Your assignment: Would you please repeat all of the data exactly, omitting the pictures?

Entries taken from a collection
=====

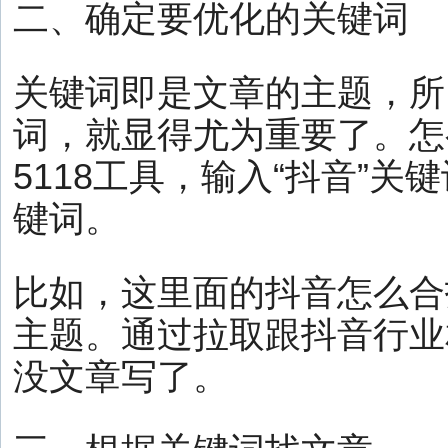
二、确定要优化的关键词
关键词即是文章的主题，所
词，就显得尤为重要了。怎
5118工具，输入“抖音”
键词。
比如，这里面的抖音怎么合
主题。通过拉取跟抖音行业
没文章写了。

=====

Result for this task:
二、确定要优化的关键词
关键词即是文章的主题，所
词，就显得尤为重要了。怎
5118工具，输入“抖音”
键词。
比如，这里面的抖音怎么合
主题。通过拉取跟抖音行业
没文章写了。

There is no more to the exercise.